The cause is distrust. Moneyed men have lost confidence. There can be no prosperity for you until confidence is restored. Capitalists must be confident that they see a chance to make money. You are completely in their power. You can do nothing without capital. When capitalists find it in their interest they will give you prosperity. Capitalists are the masters in this land, the arbiters of your fate....

These, your masters, demand two things of you as the condition of allowing you to enjoy prosperity:
First--Sound money; that is, money which is scarce and dear, of high purchasing power.
Second--Protection; that you buy your goods of them and give up your right to buy in any market which they do not control.
... Elect me! I will see that their demands are met. I WILL OPEN THE MILLS! Money shall be scarce and dear, and you shall buy only of them. I have no doubt that this will conciliate them and that they will allow you to have prosperity.

The US Supreme Court rules in Plessy v. Ferguson that designating separate railway cars for whites and blacks is constitutional, as long as the facilities are 'equal.' The 'separate but equal' doctrine stands until 1954, when a more liberal Supreme Court orders school desegregation in the case of Brown v. Board of Education of Topeka.
[NOTE: A federal bill protecting civil rights won't become law until 1957, three-quarters of a century after the 1875 Civil Rights Act.]
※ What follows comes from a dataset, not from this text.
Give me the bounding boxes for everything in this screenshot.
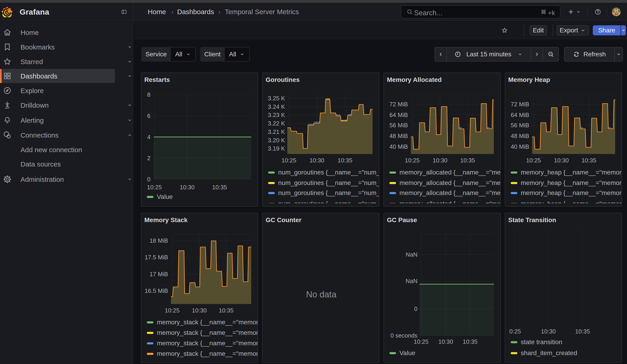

Connecticut, home of Yale University, becomes the first US state to adopt Eugenics legislation by regulating marriages on an 'inherited traits' basis.

1897 The Zionist movement organizes in Basel, Switzerland. Zionism's goal is to establish "for the Jewish people a home in Palestine, secured by public law."
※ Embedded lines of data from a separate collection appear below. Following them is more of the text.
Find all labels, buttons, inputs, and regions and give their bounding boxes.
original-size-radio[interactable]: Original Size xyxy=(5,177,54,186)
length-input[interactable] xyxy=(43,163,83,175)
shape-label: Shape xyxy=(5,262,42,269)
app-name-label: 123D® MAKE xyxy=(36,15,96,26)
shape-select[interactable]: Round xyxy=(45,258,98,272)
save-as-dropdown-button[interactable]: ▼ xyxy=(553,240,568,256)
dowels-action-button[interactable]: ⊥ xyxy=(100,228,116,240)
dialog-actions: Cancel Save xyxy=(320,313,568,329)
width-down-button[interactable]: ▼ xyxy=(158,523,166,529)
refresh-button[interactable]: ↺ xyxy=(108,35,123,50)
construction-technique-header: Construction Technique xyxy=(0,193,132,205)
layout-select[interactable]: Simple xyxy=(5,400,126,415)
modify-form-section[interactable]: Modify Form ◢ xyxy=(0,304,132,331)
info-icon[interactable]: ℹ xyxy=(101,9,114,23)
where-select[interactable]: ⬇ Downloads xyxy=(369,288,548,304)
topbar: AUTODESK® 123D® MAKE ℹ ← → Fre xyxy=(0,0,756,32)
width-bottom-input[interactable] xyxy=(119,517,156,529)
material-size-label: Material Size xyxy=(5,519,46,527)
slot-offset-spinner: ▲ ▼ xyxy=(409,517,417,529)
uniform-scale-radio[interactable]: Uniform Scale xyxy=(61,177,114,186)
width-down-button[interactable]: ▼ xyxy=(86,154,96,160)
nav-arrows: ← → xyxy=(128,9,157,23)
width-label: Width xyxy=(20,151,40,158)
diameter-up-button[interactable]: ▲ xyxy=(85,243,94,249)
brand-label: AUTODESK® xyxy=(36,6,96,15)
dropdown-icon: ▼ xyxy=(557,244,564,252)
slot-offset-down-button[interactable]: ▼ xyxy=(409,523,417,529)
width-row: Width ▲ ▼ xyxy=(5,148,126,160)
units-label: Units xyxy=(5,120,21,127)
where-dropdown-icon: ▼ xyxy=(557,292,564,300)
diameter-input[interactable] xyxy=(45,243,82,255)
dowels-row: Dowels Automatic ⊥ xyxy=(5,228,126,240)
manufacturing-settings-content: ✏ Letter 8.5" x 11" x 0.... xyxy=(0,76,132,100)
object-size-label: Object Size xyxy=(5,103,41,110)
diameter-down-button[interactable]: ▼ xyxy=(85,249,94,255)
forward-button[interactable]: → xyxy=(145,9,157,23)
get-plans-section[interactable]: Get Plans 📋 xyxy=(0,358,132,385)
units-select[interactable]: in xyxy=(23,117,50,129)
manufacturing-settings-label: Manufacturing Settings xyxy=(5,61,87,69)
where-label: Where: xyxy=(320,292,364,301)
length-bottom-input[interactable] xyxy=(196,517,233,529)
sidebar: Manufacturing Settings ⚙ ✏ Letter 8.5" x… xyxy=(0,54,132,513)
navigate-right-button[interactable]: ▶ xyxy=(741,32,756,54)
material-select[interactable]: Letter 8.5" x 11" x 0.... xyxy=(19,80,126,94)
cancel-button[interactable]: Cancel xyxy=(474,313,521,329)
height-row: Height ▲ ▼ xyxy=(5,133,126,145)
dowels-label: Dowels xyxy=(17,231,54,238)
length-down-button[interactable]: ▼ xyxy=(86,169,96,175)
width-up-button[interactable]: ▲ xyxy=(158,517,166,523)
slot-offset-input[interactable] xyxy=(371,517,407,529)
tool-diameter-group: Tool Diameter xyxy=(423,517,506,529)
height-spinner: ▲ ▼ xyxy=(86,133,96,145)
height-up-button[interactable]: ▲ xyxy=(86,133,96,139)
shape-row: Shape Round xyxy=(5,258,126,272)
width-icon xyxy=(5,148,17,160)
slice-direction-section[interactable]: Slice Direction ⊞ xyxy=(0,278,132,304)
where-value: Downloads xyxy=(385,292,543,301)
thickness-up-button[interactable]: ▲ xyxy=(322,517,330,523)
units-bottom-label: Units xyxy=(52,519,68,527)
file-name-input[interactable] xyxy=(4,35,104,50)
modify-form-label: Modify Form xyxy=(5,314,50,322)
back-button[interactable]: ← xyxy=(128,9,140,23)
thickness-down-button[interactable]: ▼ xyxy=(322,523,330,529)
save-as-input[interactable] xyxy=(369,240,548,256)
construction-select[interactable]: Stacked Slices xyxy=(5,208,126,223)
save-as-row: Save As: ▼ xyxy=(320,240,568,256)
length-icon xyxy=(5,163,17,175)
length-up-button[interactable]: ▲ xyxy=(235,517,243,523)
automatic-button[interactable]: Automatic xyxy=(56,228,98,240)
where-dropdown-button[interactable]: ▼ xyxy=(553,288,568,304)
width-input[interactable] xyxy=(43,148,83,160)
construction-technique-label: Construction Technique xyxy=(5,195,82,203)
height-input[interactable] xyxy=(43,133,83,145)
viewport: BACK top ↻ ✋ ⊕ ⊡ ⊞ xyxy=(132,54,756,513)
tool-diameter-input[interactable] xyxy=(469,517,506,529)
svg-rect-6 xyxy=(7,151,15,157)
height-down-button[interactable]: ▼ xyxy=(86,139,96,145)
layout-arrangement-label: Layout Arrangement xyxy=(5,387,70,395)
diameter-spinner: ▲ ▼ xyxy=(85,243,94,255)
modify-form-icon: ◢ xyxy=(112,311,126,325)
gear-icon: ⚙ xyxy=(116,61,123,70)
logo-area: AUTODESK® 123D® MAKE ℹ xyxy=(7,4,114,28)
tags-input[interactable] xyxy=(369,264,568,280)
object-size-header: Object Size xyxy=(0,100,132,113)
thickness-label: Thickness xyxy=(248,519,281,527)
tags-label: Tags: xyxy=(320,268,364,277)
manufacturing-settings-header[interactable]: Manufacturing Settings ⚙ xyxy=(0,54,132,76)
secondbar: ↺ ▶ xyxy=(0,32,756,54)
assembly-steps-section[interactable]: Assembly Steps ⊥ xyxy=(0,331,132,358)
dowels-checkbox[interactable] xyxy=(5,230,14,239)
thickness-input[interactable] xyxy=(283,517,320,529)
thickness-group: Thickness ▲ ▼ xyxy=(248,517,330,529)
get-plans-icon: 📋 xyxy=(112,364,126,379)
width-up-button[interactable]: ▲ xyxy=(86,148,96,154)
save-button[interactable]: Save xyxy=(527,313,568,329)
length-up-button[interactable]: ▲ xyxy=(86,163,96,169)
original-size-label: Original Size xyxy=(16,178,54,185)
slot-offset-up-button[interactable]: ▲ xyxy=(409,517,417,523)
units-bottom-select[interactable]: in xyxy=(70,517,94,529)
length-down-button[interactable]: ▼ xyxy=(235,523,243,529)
Houston Stewart Chamberlain, student of Aryan Supremist Arthur Count de Gobineau, is summoned to the Kaiser's court in Germany. Chamberlain urges the elimination of Jews and other racial aliens from Germany, as well as the establishment of a Teutonic religion founded on the sacred mystery of Aryan blood.
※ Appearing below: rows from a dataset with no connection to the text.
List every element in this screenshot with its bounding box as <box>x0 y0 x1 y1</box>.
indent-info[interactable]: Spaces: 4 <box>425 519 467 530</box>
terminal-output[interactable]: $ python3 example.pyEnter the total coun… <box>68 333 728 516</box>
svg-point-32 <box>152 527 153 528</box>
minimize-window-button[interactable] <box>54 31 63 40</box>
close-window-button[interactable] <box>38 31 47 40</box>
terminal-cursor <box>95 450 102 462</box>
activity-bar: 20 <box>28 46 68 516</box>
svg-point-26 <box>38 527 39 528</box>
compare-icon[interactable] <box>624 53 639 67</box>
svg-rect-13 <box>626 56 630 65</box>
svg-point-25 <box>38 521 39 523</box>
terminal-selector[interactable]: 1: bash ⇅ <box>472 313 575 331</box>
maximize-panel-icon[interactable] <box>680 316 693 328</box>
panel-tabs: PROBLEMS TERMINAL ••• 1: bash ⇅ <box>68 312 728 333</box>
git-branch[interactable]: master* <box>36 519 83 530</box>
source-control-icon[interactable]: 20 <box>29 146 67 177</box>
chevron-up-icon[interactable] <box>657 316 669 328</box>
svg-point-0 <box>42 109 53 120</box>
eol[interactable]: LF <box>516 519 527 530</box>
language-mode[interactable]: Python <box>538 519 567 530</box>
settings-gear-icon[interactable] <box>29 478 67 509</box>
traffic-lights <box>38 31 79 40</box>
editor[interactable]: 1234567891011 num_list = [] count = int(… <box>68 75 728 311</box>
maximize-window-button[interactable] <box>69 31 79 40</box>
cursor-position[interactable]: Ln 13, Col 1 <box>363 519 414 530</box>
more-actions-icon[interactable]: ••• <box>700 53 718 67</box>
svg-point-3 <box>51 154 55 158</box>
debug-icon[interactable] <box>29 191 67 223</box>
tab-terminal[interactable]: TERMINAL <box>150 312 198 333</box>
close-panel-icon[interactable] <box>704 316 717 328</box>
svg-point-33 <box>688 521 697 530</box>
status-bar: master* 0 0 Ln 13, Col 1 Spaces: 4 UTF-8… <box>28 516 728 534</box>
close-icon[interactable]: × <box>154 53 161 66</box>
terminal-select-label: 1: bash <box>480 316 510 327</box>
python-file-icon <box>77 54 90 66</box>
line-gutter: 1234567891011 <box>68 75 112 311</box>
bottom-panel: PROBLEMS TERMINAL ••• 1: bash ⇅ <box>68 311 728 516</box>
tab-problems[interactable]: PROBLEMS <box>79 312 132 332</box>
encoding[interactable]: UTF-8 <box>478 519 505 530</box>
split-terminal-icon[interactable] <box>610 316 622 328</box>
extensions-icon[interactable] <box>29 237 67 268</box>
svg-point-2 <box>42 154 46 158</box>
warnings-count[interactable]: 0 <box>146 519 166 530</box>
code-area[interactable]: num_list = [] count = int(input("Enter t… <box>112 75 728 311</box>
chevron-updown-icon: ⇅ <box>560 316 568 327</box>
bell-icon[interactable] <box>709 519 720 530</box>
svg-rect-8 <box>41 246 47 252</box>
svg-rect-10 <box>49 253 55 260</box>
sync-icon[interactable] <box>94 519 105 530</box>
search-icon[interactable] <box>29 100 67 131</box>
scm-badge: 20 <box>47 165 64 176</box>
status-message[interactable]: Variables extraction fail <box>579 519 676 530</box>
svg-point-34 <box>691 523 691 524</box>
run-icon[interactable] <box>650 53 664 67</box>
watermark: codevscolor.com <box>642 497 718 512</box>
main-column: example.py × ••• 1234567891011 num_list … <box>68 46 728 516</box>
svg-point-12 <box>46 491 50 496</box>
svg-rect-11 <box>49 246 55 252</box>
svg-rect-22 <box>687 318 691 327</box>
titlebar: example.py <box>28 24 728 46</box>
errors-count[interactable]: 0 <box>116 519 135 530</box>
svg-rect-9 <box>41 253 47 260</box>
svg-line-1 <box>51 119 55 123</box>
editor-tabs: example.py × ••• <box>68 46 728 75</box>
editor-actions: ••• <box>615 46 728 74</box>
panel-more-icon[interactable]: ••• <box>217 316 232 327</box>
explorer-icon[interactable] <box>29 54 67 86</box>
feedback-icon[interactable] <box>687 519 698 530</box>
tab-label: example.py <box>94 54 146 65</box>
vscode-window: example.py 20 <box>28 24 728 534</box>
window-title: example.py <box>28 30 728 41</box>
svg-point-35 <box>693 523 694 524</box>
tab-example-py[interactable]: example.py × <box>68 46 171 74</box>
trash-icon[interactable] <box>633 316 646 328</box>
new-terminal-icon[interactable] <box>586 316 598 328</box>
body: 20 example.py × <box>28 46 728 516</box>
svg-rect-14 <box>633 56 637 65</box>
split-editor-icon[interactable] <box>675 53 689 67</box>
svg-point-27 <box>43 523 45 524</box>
1898 Chemists at the Bayer pharmaceutical company in Germany alter the morphine molecule slightly, creating heroin, which is widely promoted as a cough remedy.

A Eugenics-inspired sterilization bill is introduced in the Michigan Legislature, allowing castration of all inmates of the Michigan Home for the Feebleminded; the mentally retarded in general; epileptics; and third time felons.

Twenty-four male children in Massachusetts are castrated for "persistent epilepsy and masturbation" and "masturbation with weakness of mind" among other forms of behavior.

Stock broker E.H. Harriman gains control of the Union Pacific Railroad with credit arranged by Standard Oil's William Rockefeller. Harriman's subsequent railroad empire is due to the patronage of John D.Rockefeller- Harriman's railroad transports Rockefeller oil. George H.W Bush's paternal grandfather, Samuel P. Bush, social climber and owner of Ohio's Buckeye Steel Castings Co, manufactures steel bearings and other parts for Harriman's railroad cars.

1899 Houston S. Chamberlain publishes The Foundations of the 19th Century, further defining Aryan superiority, holding the German race to be a bastion of Aryan purity, and condemning Jews and Negroes as inferior. He will later marry Richard Wagner's daughter.